When project teams encounter uncertainty, the ability to tap into solid experience and the right expertise is crucial. It may be a situation where you simply need to ask different questions, connect with different specialists, or evaluate different data points to determine how to move ahead. Other times, you could be running up against a serious lack of clarity—unstable market conditions, economic volatility, a mid-project organizational shakeup, or a raw material shortage, for example.
Everyone wants to understand uncertainty’s impacts on their initiatives. Your team members need to prepare for whatever may come next and they want to be ready to make progress once the ambiguity clears away. But when people endure an extended period with very little information, problems emerge on the human level that lessen their ability to achieve success.
Whether you’re facing an uncertain path now or you suspect that upcoming events could make key project factors less clear cut, consider some of effects unpredictability may have on your team.
Anxiety is one of the most common side effects of uncertainty and it may be the first to appear in project teams. Even seasoned professionals can become nervous when the level of uncertainty exceeds their personal threshold. Worries could range from wondering if there will be enough money available to complete the current list of projects to wondering if everyone will still have a job once the clouds part. It’s an added stressor that can lead to poor decision making and sometimes go as far as diminishing the quality of your team’s work.
Communications may dwindle when people aren’t sure what’s going on or when the situation will change. This usually isn’t deliberate—they aren’t purposely avoiding each other. Instead, because there’s often very little new information coming in, there’s less data to share internally and the level of communications simply goes down. As anxiety grows within the team, it’s possible people will hear rumors or guesses. If incoming data can’t be quickly verified as useful and reliable, they often won’t share it with the group.
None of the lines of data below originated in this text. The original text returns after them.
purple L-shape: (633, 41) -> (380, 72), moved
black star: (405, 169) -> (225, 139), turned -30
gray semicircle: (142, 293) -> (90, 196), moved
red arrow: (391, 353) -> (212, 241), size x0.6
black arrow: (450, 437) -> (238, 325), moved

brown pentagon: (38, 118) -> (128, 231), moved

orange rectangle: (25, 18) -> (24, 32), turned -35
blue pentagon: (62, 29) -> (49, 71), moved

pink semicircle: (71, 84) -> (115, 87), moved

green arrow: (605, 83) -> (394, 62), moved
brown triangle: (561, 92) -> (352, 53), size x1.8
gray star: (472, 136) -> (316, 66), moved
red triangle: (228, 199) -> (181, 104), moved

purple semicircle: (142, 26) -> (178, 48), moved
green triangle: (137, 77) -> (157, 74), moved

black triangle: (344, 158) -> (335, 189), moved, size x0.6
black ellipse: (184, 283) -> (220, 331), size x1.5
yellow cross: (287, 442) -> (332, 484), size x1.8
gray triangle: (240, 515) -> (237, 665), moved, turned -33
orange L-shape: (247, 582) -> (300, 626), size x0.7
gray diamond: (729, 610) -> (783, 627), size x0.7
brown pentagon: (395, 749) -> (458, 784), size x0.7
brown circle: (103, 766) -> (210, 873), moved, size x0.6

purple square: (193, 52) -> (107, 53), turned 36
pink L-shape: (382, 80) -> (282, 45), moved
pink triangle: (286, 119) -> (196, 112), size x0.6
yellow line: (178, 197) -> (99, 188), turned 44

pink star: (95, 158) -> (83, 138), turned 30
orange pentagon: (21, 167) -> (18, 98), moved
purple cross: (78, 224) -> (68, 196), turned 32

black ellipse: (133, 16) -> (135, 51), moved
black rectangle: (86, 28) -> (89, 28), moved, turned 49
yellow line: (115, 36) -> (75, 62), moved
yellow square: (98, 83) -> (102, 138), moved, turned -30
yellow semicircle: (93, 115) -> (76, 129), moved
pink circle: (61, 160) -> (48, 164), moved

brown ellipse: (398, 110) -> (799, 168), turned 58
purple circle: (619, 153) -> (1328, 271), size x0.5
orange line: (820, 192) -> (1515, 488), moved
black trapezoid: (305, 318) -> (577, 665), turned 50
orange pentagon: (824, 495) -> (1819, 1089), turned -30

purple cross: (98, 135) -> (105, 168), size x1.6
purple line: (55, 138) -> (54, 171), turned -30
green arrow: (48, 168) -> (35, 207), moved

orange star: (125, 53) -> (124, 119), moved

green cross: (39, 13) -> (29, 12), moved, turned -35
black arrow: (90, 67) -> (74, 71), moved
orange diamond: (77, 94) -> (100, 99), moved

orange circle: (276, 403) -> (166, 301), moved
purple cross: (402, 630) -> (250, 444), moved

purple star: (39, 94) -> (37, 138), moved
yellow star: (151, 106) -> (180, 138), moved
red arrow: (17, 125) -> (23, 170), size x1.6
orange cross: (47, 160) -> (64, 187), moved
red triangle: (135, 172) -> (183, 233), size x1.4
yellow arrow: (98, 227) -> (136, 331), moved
The result is that, aside from formal communications sent out by the PM or other high-level stakeholders, the normal conversation flow decreases and team members aren’t as engaged with each other anymore.
A lack of motivation may eventually creep in if the team faces an uncertain environment for too long. Without clear indicators showing they’re making progress toward specific goals, it’s difficult to keep workers excited about what’s next. Their desire to perform well can also taper off, particularly when the normal recognition and reward signals they’re accustomed to seeing are absent. This combination leaves the team even less capable of—or interested in—overcoming challenges. It also increases the chances the project could fail to reach a successful completion once the uncertainty dissipates.
Waning stakeholder engagement may become a problem, too. Just as the team experiences diminishing confidence in their ability to deliver the expected results, your stakeholders might also start to doubt whether things will work out in the end. When people aren’t able to develop a clear picture about what’s happening and what the plan looks like in the future, it becomes tougher to maintain their enthusiasm.
An inability to move forward can sometime take hold. Without very clear direction on what happens after the immediate next steps, it’s possible that some project teams will default to the most conservative approach, and that’s to do nothing until a more solid path is provided for them. They may defer tasks that could be tackled now or put activity sequences on hold because they simply aren’t comfortable doing anything while uncertainty reigns.